Fidelity is spending tens of millions of dollars to stay relevant for its financial-services customers.

Rick Whiting, Contributor

February 26, 2004

2 Min Read

Fidelity National Financial Inc., which sells software and hosted IT services to mortgage and financial-service companies, is building a new Web-based IT system at a cost of tens of millions of dollars to replace its aging legacy system. The project will give Fidelity National's clients more flexibility to compete in the mortgage industry.

With low interest rates fueling mortgage demand, mortgage companies need increased automation and efficiency to keep up, says Joe Nackashi, Fidelity National's chief technology officer. At the same time, mortgage-service firms have been consolidating.

Companies typically keep core legacy IT systems running and surround them with new applications. "But that's not a model we feel is sustainable as the industry consolidates," Nackashi says. Fidelity National needs the flexibility of a modern IT system to meet the changing demands of its customers, including Wells Fargo, Washington Mutual, and Bank of America.

Most of Fidelity National's clients use its Mortgage Serving Platform apps, including collections, customer service, and loan default software, on a hosted basis running in the company's Jacksonville, Fla., data center. That frees them to develop other products and services to stay competitive. "They want to look at us as a utility, quite frankly," Nackashi says. Some license the applications and run them in-house. Hosted-service customers pay a monthly fee based on the size of their loan portfolio. Fidelity National handles the processing for more than 24 million home mortgages with a balance of $3 trillion.
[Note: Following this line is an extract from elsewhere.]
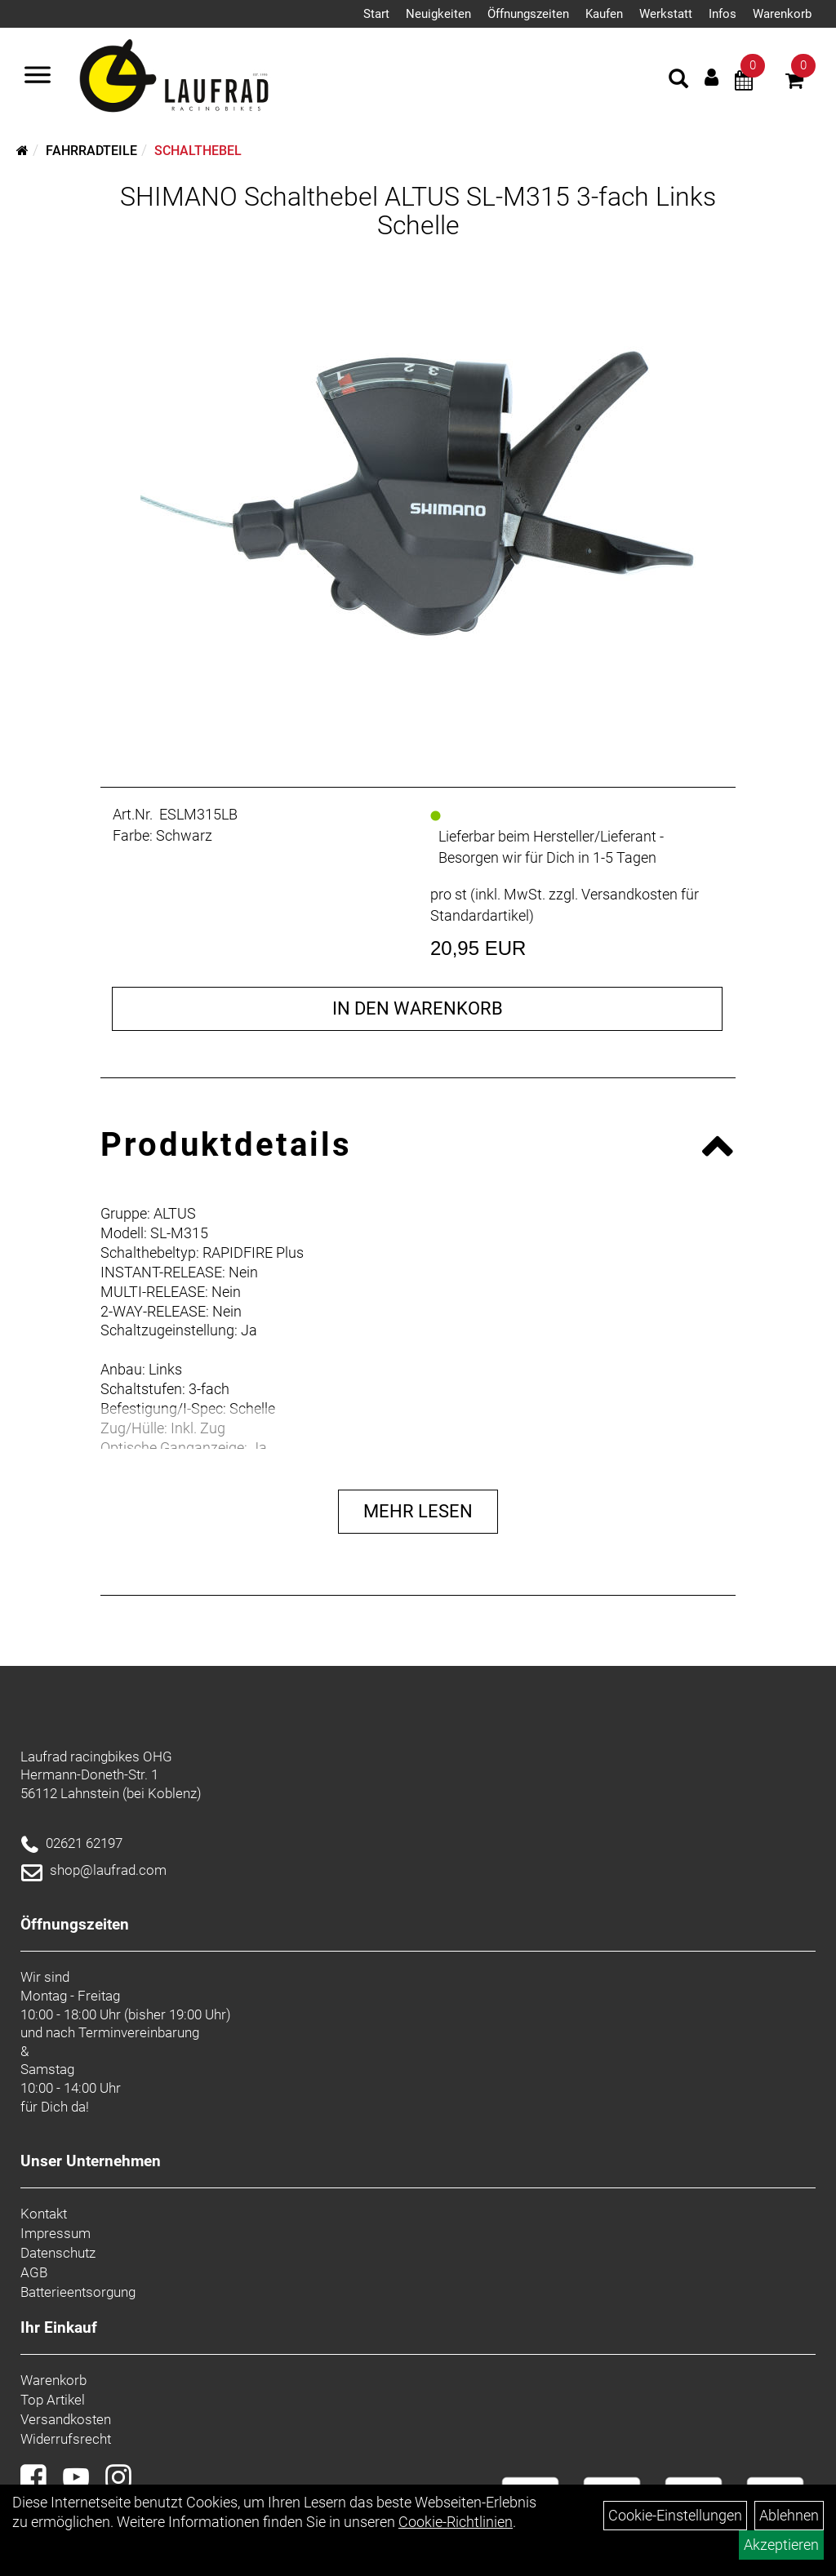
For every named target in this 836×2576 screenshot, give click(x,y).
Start (376, 14)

Fidelity National has already installed three new IBM eServer z990 servers to replace its mainframes running Cobol-based software. The new system is being assembled using IBM's WebSphere Internet infrastructure software, DB2 database, and IBM Rational development tools. A prototype of the first application being developed for the new system, contemporary collections, is due in May and is slated for production early next year.

Other apps now running on the legacy system will be converted over the next four or five years, Nackashi says. Data-synchronization links will connect the old and new systems during the transition.